## Problem statement
Word for word, write the records out again, but omit each picture.

Page images and extracted text
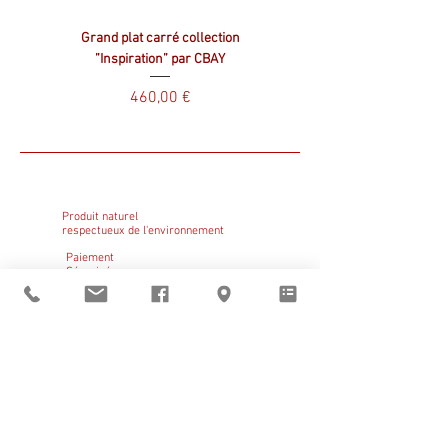
Grand plat carré collection
Plat carré collection ”Inspir
”Inspiration” par CBAY
Prix
460,00 €
Produit naturel
respectueux de l'environnement
Paiement
Sécurisé
Click & Collect
GRATUIT
Sant Vicens vous
accueille
du mardi au vendredi
de 9h à 12h et de 14h à 19h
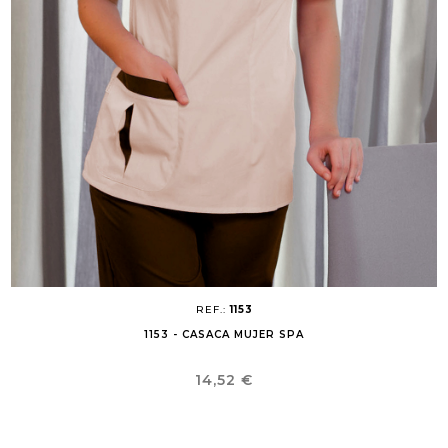
REF.:
1153
1153 - CASACA MUJER SPA
Precio
14,52 €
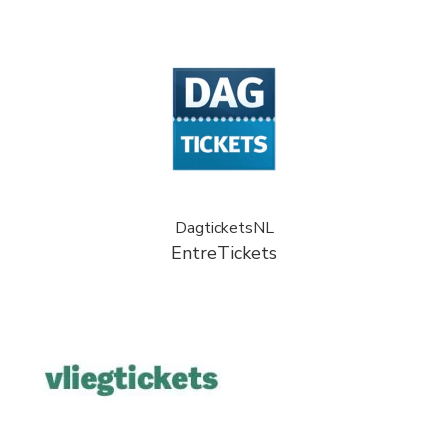
DagticketsNL
EntreTickets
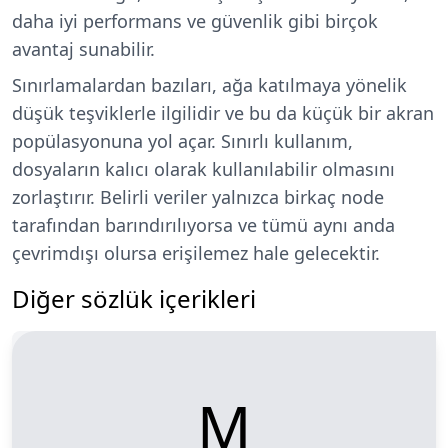
daha iyi performans ve güvenlik gibi birçok
avantaj sunabilir.
Sınırlamalardan bazıları, ağa katılmaya yönelik
düşük teşviklerle ilgilidir ve bu da küçük bir akran
popülasyonuna yol açar. Sınırlı kullanım,
dosyaların kalıcı olarak kullanılabilir olmasını
zorlaştırır. Belirli veriler yalnızca birkaç node
tarafından barındırılıyorsa ve tümü aynı anda
çevrimdışı olursa erişilemez hale gelecektir.
Diğer sözlük içerikleri
M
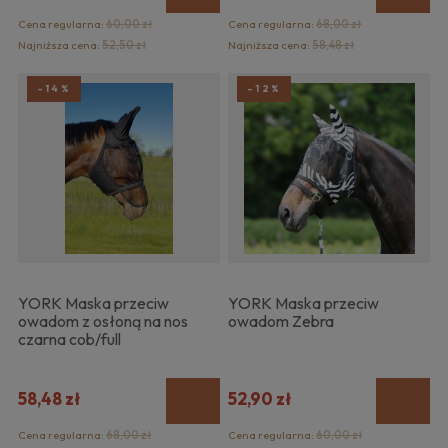
Cena regularna:
60,00 zł
Cena regularna:
68,00 zł
Najniższa cena:
52,50 zł
Najniższa cena:
58,48 zł
-14%
-12%
YORK Maska przeciw
YORK Maska przeciw
owadom z osłoną na nos
owadom Zebra
czarna cob/full
58,48 zł
52,90 zł
Cena regularna:
68,00 zł
Cena regularna:
60,00 zł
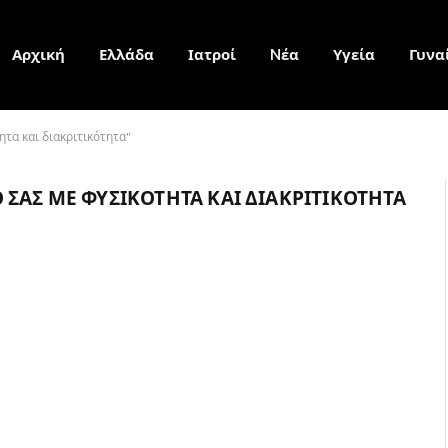
Αρχική
Ελλάδα
Ιατροί
Nέα
Υγεία
Γυνα
τα και διακριτικότητα"
ΣΑΣ ΜΕ ΦΥΣΙΚΌΤΗΤΑ ΚΑΙ ΔΙΑΚΡΙΤΙΚΌΤΗΤΑ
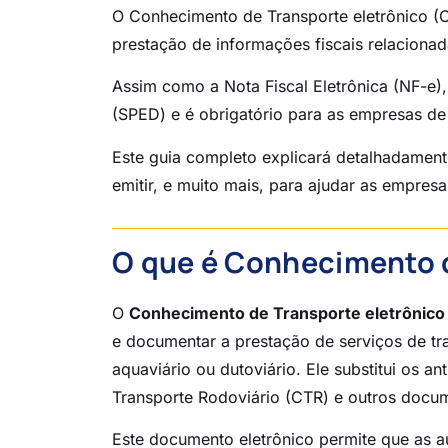
O Conhecimento de Transporte eletrônico (C
prestação de informações fiscais relacionad
Assim como a Nota Fiscal Eletrônica (NF-e),
(SPED) e é obrigatório para as empresas de 
Este guia completo explicará detalhadament
emitir, e muito mais, para ajudar as empres
O que é Conhecimento d
O
Conhecimento de Transporte eletrônico
e documentar a prestação de serviços de tra
aquaviário ou dutoviário. Ele substitui os
Transporte Rodoviário (CTR) e outros docume
Este documento eletrônico permite que as a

## Response for this exercise
Grand plat carré collection
Plat carré collection ”Inspir
”Inspiration” par CBAY
Prix
460,00 €
Produit naturel
respectueux de l'environnement
Paiement
Sécurisé
Click & Collect
GRATUIT
Sant Vicens vous
accueille
du mardi au vendredi
de 9h à 12h et de 14h à 19h
REF.:
1153
1153 - CASACA MUJER SPA
Precio
14,52 €
DagticketsNL
EntreTickets
daha iyi performans ve güvenlik gibi birçok
avantaj sunabilir.
Sınırlamalardan bazıları, ağa katılmaya yönelik
düşük teşviklerle ilgilidir ve bu da küçük bir akran
popülasyonuna yol açar. Sınırlı kullanım,
dosyaların kalıcı olarak kullanılabilir olmasını
zorlaştırır. Belirli veriler yalnızca birkaç node
tarafından barındırılıyorsa ve tümü aynı anda
çevrimdışı olursa erişilemez hale gelecektir.
Diğer sözlük içerikleri
M
Cena regularna:
60,00 zł
Cena regularna:
68,00 zł
Najniższa cena:
52,50 zł
Najniższa cena:
58,48 zł
-14%
-12%
YORK Maska przeciw
YORK Maska przeciw
owadom z osłoną na nos
owadom Zebra
czarna cob/full
58,48 zł
52,90 zł
Cena regularna:
68,00 zł
Cena regularna:
60,00 zł
Αρχική
Ελλάδα
Ιατροί
Nέα
Υγεία
Γυνα
τα και διακριτικότητα"
ΣΑΣ ΜΕ ΦΥΣΙΚΌΤΗΤΑ ΚΑΙ ΔΙΑΚΡΙΤΙΚΌΤΗΤΑ
O Conhecimento de Transporte eletrônico (C
prestação de informações fiscais relacionad
Assim como a Nota Fiscal Eletrônica (NF-e),
(SPED) e é obrigatório para as empresas de 
Este guia completo explicará detalhadament
emitir, e muito mais, para ajudar as empres
O que é Conhecimento d
O
Conhecimento de Transporte eletrônico
e documentar a prestação de serviços de tra
aquaviário ou dutoviário. Ele substitui os
Transporte Rodoviário (CTR) e outros docume
Este documento eletrônico permite que as a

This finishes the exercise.